SMread: Afghanistan assets must be returned to help them recover


IW: There are many questions that are yet to be answered about 9/11. What dominated the headlines after was the treatment of women in Afghanistan. If we look at the invasion of Iraq, the same can be seen. Women are used as a means to justify their actions.

Noor: Well, they’re still being used and all these women around, I just listen to their speeches from their warm homes and the comfort of their nice spaces and I’m thinking there’s women like myself that I have organisations that are in Afghanistan. Why are you not directly engaging with me to get these women involved in trade. Their businesses have been put on hold. I have over 100 women that do crafts, the clothes I’m wearing, why are you not supporting them? Us using their product and us supporting them has nothing to do with the sanctions. Why are you not taking an individual stance? If we women in 2022 claim that we are our own voices and we’re strong, then come unite with me for the women. Let men do their own thing, let the politicians do their own thing but let us take the responsibility for helping … I feel the Afghanistan women are being used to justify what they want to do.


IW: What we are seeing after 9/11 is how Afghan society was actually broken down. It is not that they lack care for women or the community, but the society was broken down. What can be done to get this broken society back to itself?

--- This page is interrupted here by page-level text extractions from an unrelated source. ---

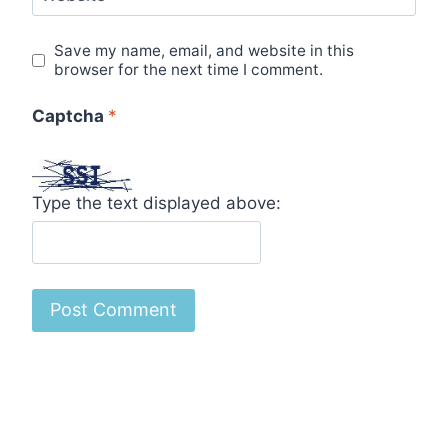
Save my name, email, and website in this
browser for the next time I comment.
Captcha
*
Type the text displayed above: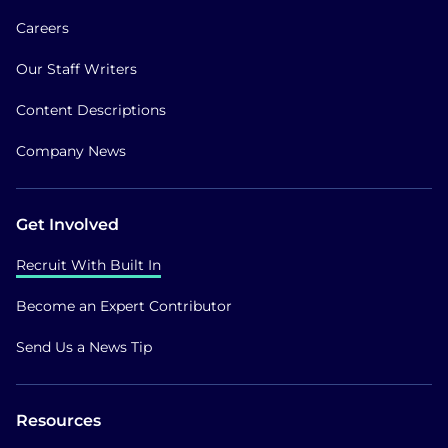
Careers
Our Staff Writers
Content Descriptions
Company News
Get Involved
Recruit With Built In
Become an Expert Contributor
Send Us a News Tip
Resources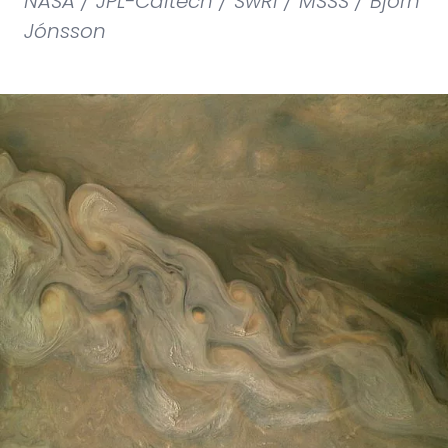
NASA / JPL-Caltech / SwRI / MSSS / Björn
Jónsson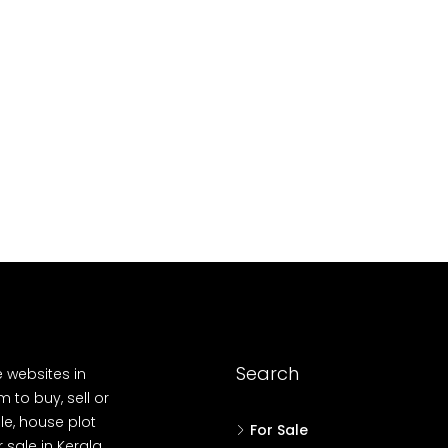
10
Cent
OUSE, HOUSE PLOT, SINGLE FAMILY HOME
Search
e websites in
 to buy, sell or
le, house plot
For Sale
r sale in Kerala,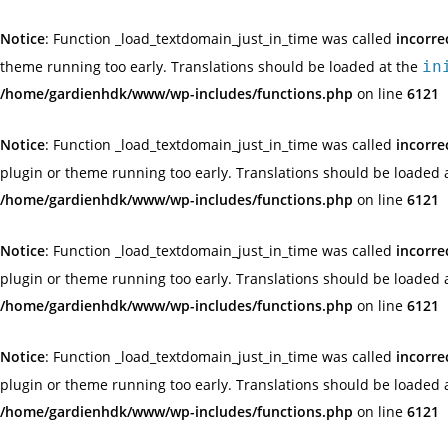
Notice
: Function _load_textdomain_just_in_time was called
incorre
theme running too early. Translations should be loaded at the
in
/home/gardienhdk/www/wp-includes/functions.php
on line
6121
Notice
: Function _load_textdomain_just_in_time was called
incorre
plugin or theme running too early. Translations should be loaded 
/home/gardienhdk/www/wp-includes/functions.php
on line
6121
Notice
: Function _load_textdomain_just_in_time was called
incorre
plugin or theme running too early. Translations should be loaded 
/home/gardienhdk/www/wp-includes/functions.php
on line
6121
Notice
: Function _load_textdomain_just_in_time was called
incorre
plugin or theme running too early. Translations should be loaded 
/home/gardienhdk/www/wp-includes/functions.php
on line
6121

Noor: We need healing, we need nurturing, we need unconditional care, we need to be told we’re going to be okay. We suddenly have a new government and even if this new government tries, it will always be blacklisted to the world. Afghanistan is the safest in the world right now. They went to every home and checked every home and took illegal weapons. They found girls that were kidnapped, they found doctors that were taken for ransom and there was no mention of it in the news. It has never been done in 45 years in Afghanistan. I can go anywhere in the middle of the night to anyone’s home and be relaxed … If we truly want Afghanistan to prosper, if we truly want to take accountability for the damage we’ve done, if we want to correct it, we have to look at things from a place of effort and I know there’s effort taking place.


Noor will be having her programmes in Tzaneen, Polokwane, Benoni, Middleburg, Nelspruit, Roshnee, Pretoria and Johannesburg. A virtual meeting will be held for those who are unable to attend these programmes.